■ Your objective ■
Pull every line containing "Phước" out of the listing below.
===== Provided records =====
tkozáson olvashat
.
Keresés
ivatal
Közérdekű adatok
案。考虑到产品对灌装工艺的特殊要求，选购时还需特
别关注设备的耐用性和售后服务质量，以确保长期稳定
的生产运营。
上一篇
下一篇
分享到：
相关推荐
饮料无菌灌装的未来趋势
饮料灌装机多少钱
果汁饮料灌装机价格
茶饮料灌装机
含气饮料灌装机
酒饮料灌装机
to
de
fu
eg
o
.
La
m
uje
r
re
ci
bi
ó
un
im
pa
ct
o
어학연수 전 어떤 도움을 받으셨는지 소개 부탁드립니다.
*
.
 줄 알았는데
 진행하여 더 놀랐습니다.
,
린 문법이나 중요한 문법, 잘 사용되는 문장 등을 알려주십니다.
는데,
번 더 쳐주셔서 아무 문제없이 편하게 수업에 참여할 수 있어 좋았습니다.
=====
===== Provided records =====
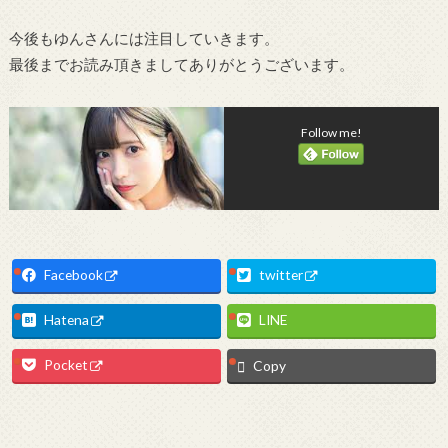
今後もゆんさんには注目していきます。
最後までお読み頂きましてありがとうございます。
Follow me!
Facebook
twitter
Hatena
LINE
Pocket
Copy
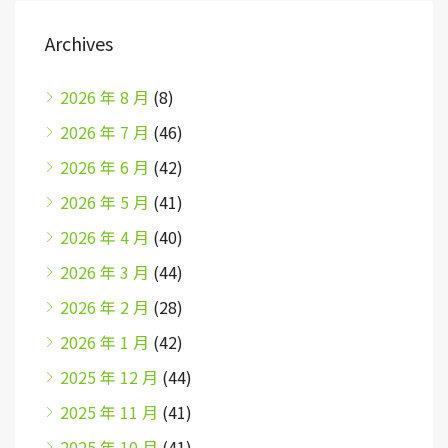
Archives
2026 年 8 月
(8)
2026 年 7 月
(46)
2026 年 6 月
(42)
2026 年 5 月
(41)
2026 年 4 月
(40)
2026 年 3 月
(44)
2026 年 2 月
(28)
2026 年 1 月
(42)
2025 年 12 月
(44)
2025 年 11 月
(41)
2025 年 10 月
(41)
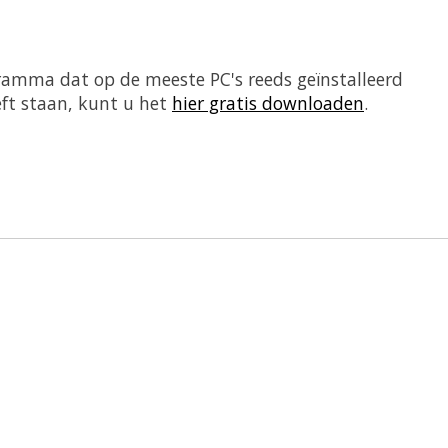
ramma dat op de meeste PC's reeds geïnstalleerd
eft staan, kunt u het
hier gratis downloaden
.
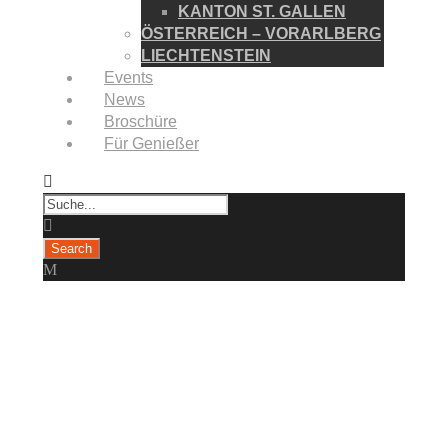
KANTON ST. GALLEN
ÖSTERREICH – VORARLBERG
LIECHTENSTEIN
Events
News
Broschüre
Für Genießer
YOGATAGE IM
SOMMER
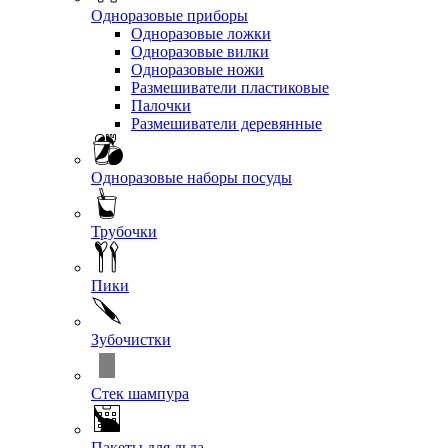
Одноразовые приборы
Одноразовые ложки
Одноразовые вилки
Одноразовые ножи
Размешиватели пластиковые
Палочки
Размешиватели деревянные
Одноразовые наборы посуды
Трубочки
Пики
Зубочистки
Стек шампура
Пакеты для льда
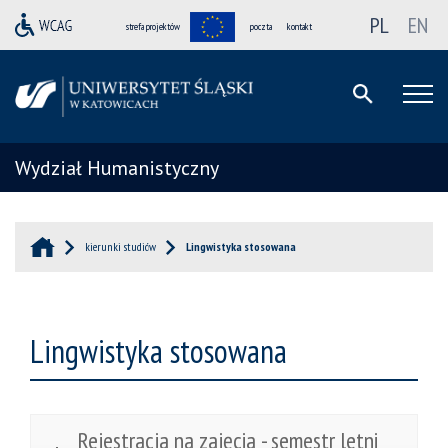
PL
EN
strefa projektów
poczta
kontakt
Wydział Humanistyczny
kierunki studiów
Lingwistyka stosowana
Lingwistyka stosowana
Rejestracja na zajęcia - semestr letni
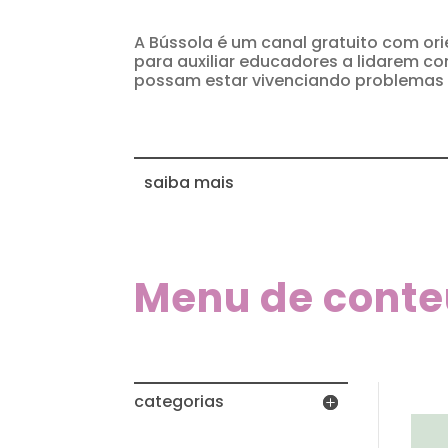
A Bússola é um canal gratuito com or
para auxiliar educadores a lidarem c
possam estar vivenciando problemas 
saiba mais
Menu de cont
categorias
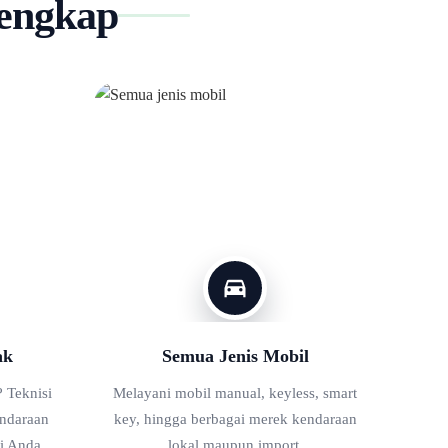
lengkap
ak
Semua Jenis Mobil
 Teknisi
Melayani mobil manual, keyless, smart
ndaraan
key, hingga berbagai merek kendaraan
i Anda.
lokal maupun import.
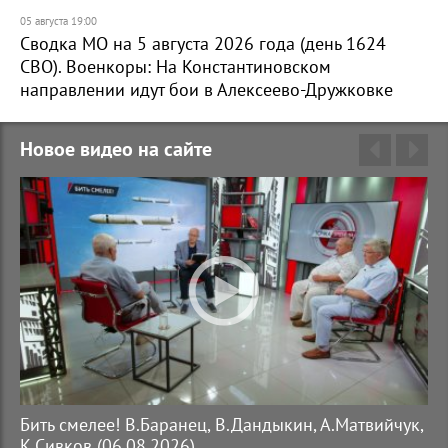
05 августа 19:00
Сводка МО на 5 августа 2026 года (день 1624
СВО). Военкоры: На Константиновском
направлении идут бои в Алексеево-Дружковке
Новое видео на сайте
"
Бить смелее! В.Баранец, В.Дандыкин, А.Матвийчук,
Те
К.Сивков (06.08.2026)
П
=====
===== Provided records =====
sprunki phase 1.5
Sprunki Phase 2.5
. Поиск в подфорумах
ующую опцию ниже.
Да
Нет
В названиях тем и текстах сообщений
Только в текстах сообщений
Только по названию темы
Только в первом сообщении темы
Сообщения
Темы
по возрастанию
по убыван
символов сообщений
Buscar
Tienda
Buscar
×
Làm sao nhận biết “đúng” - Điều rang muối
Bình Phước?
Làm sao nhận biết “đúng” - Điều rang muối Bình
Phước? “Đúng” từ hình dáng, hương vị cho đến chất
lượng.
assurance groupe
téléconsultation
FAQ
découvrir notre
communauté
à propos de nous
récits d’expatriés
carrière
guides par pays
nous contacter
=====
■ Result below ■
Bình Phước?
Phước? “Đúng” từ hình dáng, hương vị cho đến chất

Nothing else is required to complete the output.